Gilmar Mendes propõe súmula para conter pautas-bomba no Congresso

Preocupação é com aprovação de matérias de grande impacto fiscal
Ministro do STF Gilmar Mendes no plenário
A proposta de Gilmar Mendes está baseada em julgamentos sobre o tema (Foto: Antônio Augusto/STF)

Gilmar Mendes enviou ao presidente do STF, Edson Fachin, uma proposta de súmula sobre pautas-bomba aprovadas pelo Congresso. O texto considera inconstitucionais leis que criem despesas ou concedam benefícios fiscais sem estimativa de impacto e compensação financeira. A iniciativa ocorre após preocupação do Ministério da Fazenda com projetos de alto impacto nas contas públicas, como a renegociação de dívidas rurais aprovada pelo Senado.
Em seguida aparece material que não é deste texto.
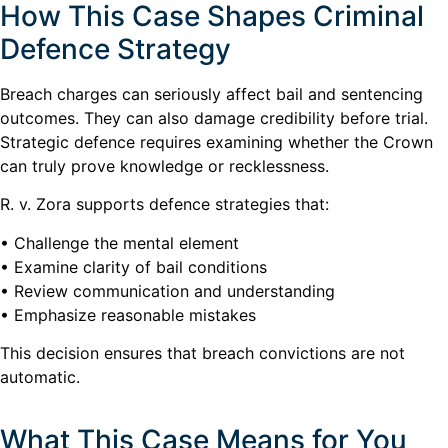
How This Case Shapes Criminal
Defence Strategy
Breach charges can seriously affect bail and sentencing
outcomes. They can also damage credibility before trial.
Strategic defence requires examining whether the Crown
can truly prove knowledge or recklessness.
R. v. Zora supports defence strategies that:
• Challenge the mental element
• Examine clarity of bail conditions
• Review communication and understanding
• Emphasize reasonable mistakes
This decision ensures that breach convictions are not
automatic.
What This Case Means for You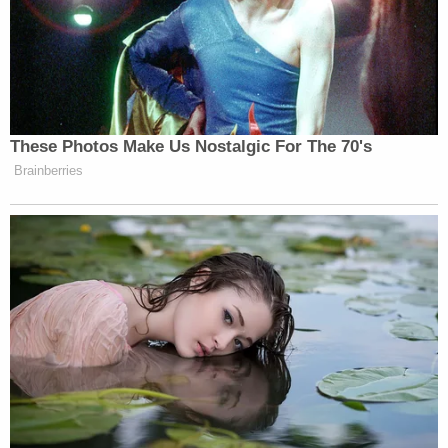
perfect, that's for sure, but there's a responsibility
that people bare and that's really what this case is
about."
The defendant was arrested on Monday. She is
currently out on bond. Her next court date is
currently slated for Feb. 9.
In a statement, the West Fargo Police Department
told Law&Crime that Sorlie was arrested "with the
assistance of the U.S. Marshals Service High Plains
Fugitive Task Force."
The police department directed further inquiries to
the Cass County State's Attorney's Office and said
that all relevant case files had been forwarded to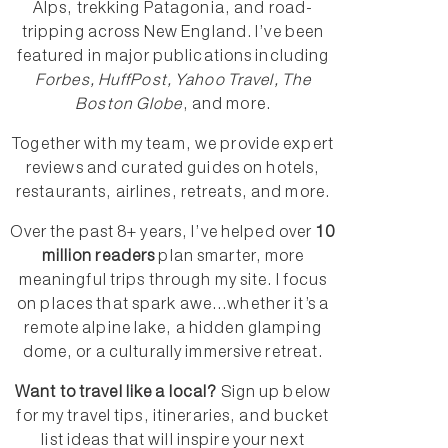
Alps, trekking Patagonia, and road-
tripping across New England. I’ve been
featured in major publications including
Forbes, HuffPost, Yahoo Travel, The
Boston Globe
, and more.
Together with my team, we provide expert
reviews and curated guides on hotels,
restaurants, airlines, retreats, and more.
Over the past 8+ years, I’ve helped over
10
million readers
plan smarter, more
meaningful trips through my site. I focus
on places that spark awe...whether it’s a
remote alpine lake, a hidden glamping
dome, or a culturally immersive retreat.
Want to travel like a local?
Sign up below
for my travel tips, itineraries, and bucket
list ideas that will inspire your next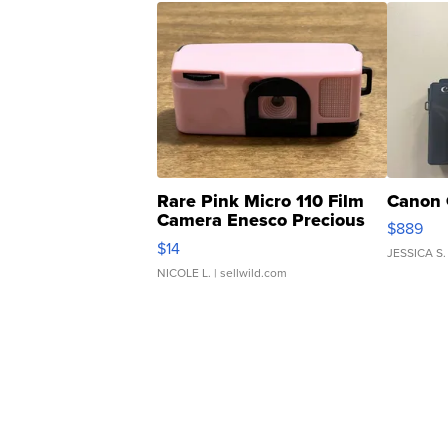
Rare Pink Micro 110 Film
Canon 
Camera Enesco Precious
$889
Moments TD4
$14
JESSICA S.
NICOLE L.
| sellwild.com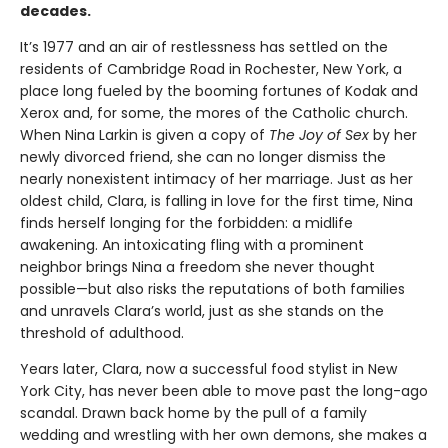
decades.
It’s 1977 and an air of restlessness has settled on the
residents of Cambridge Road in Rochester, New York, a
place long fueled by the booming fortunes of Kodak and
Xerox and, for some, the mores of the Catholic church.
When Nina Larkin is given a copy of
The Joy of Sex
by her
newly divorced friend, she can no longer dismiss the
nearly nonexistent intimacy of her marriage. Just as her
oldest child, Clara, is falling in love for the first time, Nina
finds herself longing for the forbidden: a midlife
awakening. An intoxicating fling with a prominent
neighbor brings Nina a freedom she never thought
possible—but also risks the reputations of both families
and unravels Clara’s world, just as she stands on the
threshold of adulthood.
Years later, Clara, now a successful food stylist in New
York City, has never been able to move past the long-ago
scandal. Drawn back home by the pull of a family
wedding and wrestling with her own demons, she makes a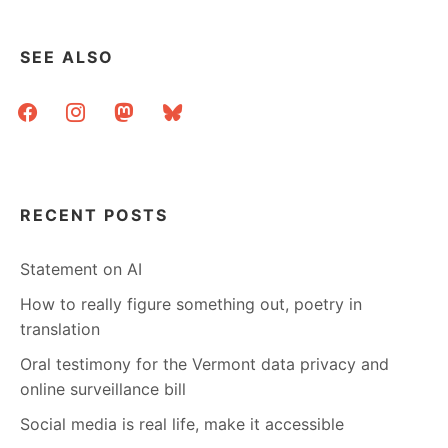
SEE ALSO
facebook
instagram
mastodon
bluesky
RECENT POSTS
Statement on AI
How to really figure something out, poetry in
translation
Oral testimony for the Vermont data privacy and
online surveillance bill
Social media is real life, make it accessible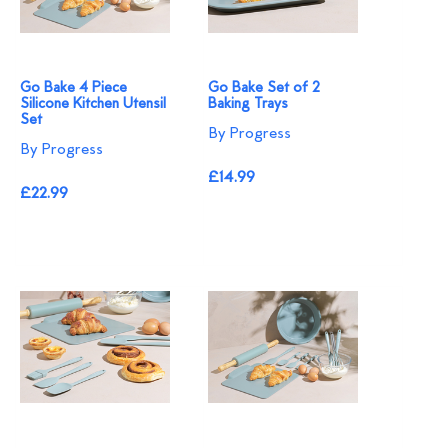
Go Bake 4 Piece
Go Bake Set of 2
Silicone Kitchen Utensil
Baking Trays
Set
By Progress
By Progress
£14.99
£22.99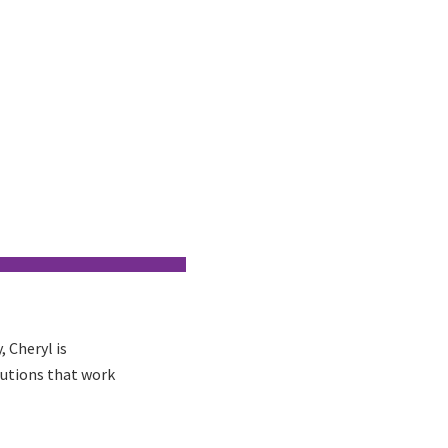
 Cheryl is
lutions that work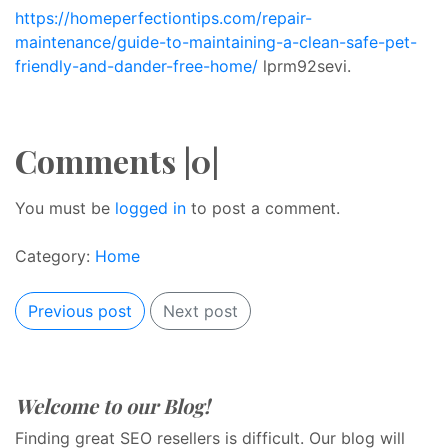
https://homeperfectiontips.com/repair-
maintenance/guide-to-maintaining-a-clean-safe-pet-
friendly-and-dander-free-home/
lprm92sevi.
Comments |0|
You must be
logged in
to post a comment.
Category:
Home
Previous post
Next post
Welcome to our Blog!
Finding great SEO resellers is difficult. Our blog will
O ministro Gilmar Mendes enviou nesta quarta-feira (17) ao presidente do Supremo Tribunal Federal (STF), Edson Fachin, uma proposta de súmula para fixar o entendimento da Corte sobre a aprovação de pautas-bomba pelo Congresso Nacional.

A proposta está baseada em julgamentos sobre o tema e pretende consolidar o entendimento de que leis que concedem benefícios fiscais sem compensação financeira são inconstitucionais.

A medida foi proposta após o ministro da Fazenda, Dario Durigan, se reunir com os dois ministros para demonstrar preocupação com a aprovação de matérias grande impacto fiscal pelo Congresso.

A súmula é uma tese jurídica que deve nortear os julgamentos de ações em todo o país que tratam de aumento de gastos. O entendimento também deverá ser levado em conta em atos normativos dos Três Poderes nas esferas federal, estadual e municipal.

“O art. 113 do Ato das Disposições Constitucionais Transitórias aplica‐se à União, aos estados, ao Distrito Federal e aos municípios, sendo inconstitucional a lei ou ato normativo que crie ou altere despesa obrigatória, conceda benefício fiscal ou implique renúncia de receita sem prévia estimativa de impacto orçamentário e financeiro, bem como sem a indicação das respectivas medidas compensatórias, nos termos da Lei de Responsabilidade Fiscal”, diz o texto da súmula.

Fachin deve marcar julgamento

Caberá a Fachin marcar o julgamento da tese, que precisará ser avaliada pelos demais ministros da Corte e pode sofrer alterações.

Na semana passada, o Senado aprovou uma “pauta-bomba”, que pode ter grande impacto nas contas do governo federal.

Os senadores autorizaram a renegociação de dívidas de produtores rurais afetados por eventos climáticos e geopolíticos, como a guerra no Irã.

O impacto da aprovação pode chegar a R$ 140 bilhões em dez anos.